> _EXERCISE GOAL_
What needs reproducing is the run of lines in the data below starting at the line with "もちろん、セミナーの種類によっても異なるでしょうが、" and ending at the line with "und Helene Roth", both ends included. Copy it exactly, without pictures, and add nothing.

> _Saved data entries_
[Start of section]
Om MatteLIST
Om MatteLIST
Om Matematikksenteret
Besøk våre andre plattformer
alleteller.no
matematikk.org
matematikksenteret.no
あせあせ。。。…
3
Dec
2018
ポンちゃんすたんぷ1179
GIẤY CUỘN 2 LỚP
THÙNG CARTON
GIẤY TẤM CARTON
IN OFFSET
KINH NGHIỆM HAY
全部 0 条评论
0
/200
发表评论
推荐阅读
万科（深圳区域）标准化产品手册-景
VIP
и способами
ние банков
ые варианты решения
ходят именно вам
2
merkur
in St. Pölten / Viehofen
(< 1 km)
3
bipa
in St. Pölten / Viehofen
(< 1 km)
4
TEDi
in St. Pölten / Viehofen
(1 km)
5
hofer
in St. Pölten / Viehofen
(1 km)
[End of section]
[Start of section]
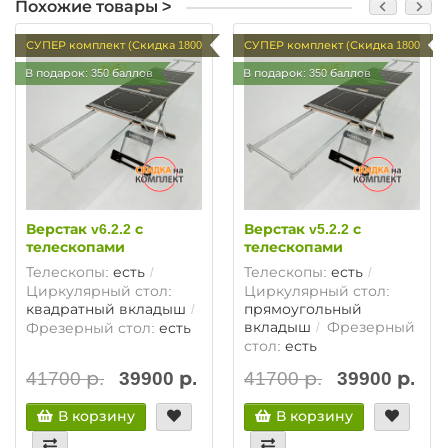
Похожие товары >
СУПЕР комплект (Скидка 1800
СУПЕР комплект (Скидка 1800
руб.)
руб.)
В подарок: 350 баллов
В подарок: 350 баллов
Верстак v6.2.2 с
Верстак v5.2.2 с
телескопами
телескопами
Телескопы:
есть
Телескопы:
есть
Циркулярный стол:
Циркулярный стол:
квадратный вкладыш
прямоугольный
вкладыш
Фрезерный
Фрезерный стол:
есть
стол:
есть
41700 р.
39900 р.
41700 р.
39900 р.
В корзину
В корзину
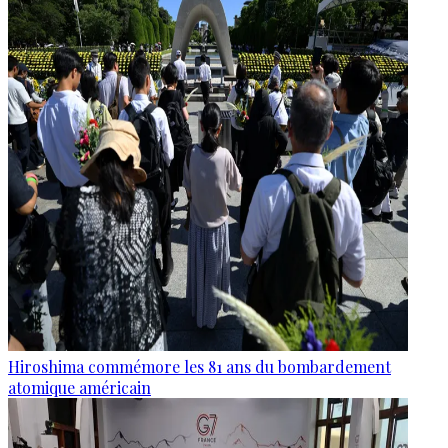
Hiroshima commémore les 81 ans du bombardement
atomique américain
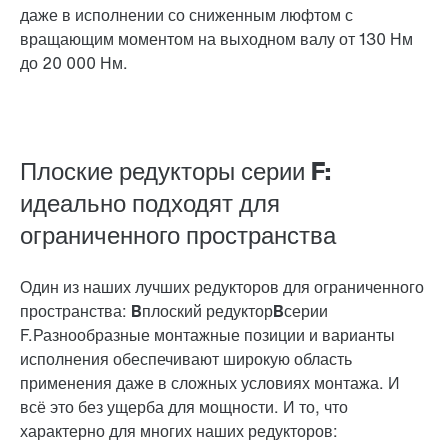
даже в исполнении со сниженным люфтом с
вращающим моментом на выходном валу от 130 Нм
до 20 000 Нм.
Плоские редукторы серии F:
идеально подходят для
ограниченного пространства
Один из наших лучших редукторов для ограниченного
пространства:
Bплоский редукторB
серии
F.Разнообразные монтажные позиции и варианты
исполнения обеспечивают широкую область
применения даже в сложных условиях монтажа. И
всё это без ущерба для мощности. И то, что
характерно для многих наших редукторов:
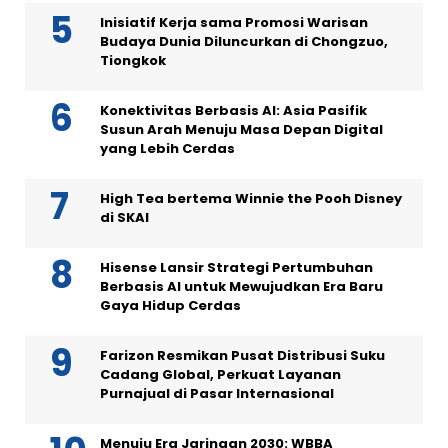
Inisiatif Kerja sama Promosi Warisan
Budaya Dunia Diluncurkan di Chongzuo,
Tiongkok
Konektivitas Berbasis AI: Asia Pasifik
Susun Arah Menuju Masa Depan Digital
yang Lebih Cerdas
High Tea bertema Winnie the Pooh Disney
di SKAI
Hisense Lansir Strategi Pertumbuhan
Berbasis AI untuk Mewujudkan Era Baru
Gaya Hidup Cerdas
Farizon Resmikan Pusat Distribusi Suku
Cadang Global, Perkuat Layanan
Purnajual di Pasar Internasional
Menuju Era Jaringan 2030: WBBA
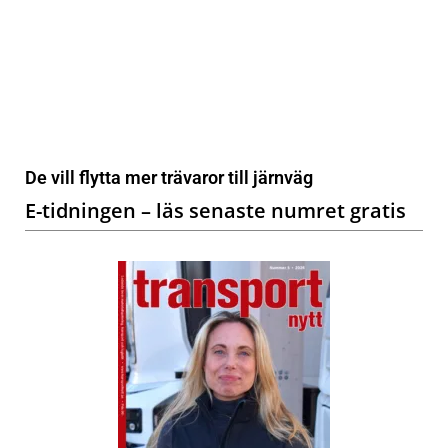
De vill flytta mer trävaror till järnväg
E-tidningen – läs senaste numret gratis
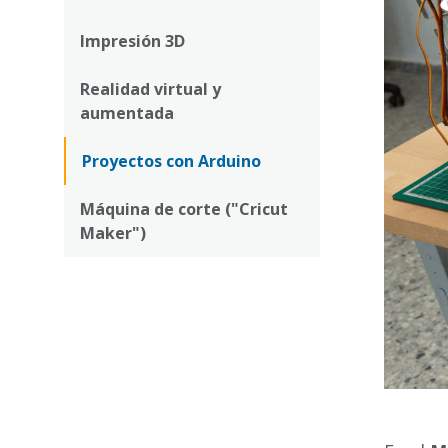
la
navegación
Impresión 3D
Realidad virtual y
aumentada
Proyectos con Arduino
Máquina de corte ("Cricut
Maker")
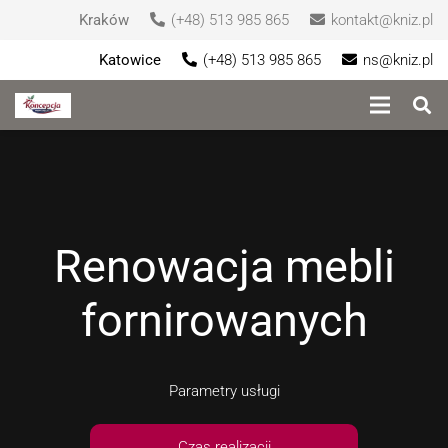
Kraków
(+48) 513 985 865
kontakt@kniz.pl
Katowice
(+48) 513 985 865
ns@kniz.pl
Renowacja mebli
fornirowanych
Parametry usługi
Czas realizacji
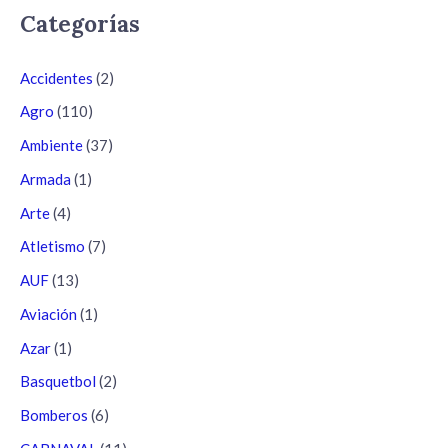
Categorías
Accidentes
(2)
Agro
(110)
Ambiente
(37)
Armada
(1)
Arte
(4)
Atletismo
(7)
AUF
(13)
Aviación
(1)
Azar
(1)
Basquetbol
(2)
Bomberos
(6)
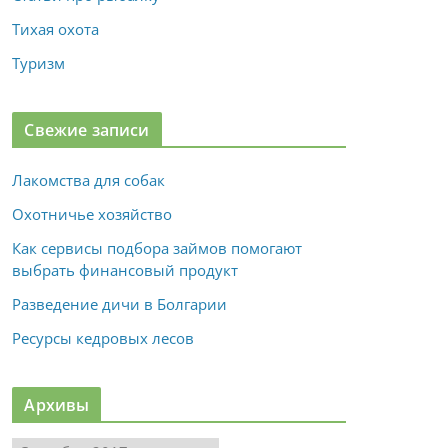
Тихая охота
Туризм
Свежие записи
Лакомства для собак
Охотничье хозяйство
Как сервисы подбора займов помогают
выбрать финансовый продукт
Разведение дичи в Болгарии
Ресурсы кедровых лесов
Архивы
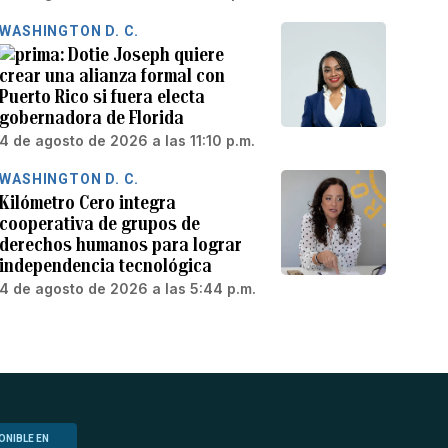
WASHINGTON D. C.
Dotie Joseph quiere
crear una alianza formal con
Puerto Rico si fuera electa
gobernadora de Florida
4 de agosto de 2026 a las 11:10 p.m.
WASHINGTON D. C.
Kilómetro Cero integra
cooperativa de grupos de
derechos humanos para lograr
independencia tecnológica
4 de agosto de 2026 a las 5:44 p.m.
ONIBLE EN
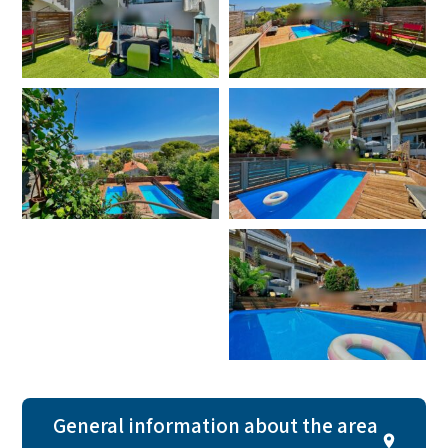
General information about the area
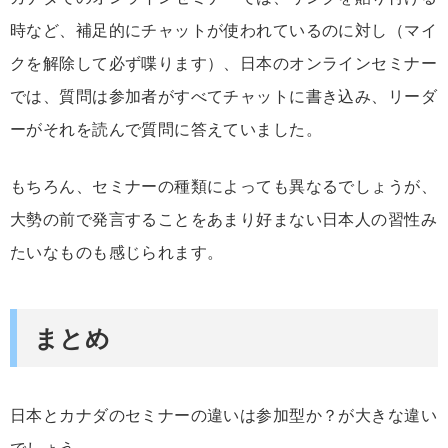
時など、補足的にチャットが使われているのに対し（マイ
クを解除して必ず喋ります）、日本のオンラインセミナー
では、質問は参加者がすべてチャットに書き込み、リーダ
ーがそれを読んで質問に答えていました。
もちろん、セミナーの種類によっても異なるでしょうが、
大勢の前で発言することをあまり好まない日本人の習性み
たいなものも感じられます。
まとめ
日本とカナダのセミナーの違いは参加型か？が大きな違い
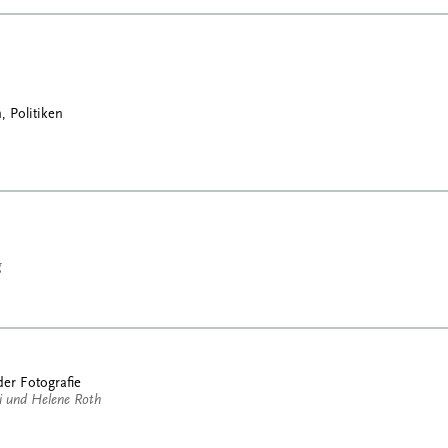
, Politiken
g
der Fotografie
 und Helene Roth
[End of section]
[Start of section]
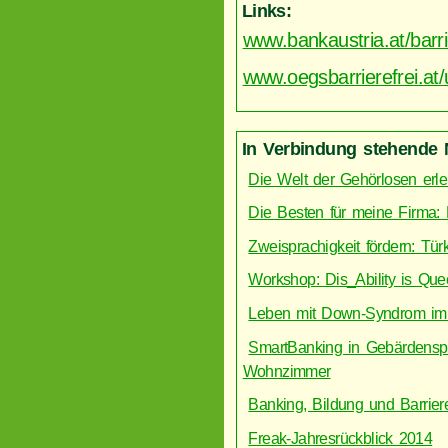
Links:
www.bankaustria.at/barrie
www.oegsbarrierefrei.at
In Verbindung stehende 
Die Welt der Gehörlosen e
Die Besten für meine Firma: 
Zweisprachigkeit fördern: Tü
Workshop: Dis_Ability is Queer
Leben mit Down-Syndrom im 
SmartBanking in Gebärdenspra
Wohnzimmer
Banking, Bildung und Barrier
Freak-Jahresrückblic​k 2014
[End of section]
> _EXERCISE SOLUTION_
もちろん、セミナーの種類によっても異なるでしょうが、
大勢の前で発言することをあまり好まない日本人の習性み
たいなものも感じられます。
まとめ
日本とカナダのセミナーの違いは参加型か？が大きな違い
, Politiken
g
der Fotografie
 und Helene Roth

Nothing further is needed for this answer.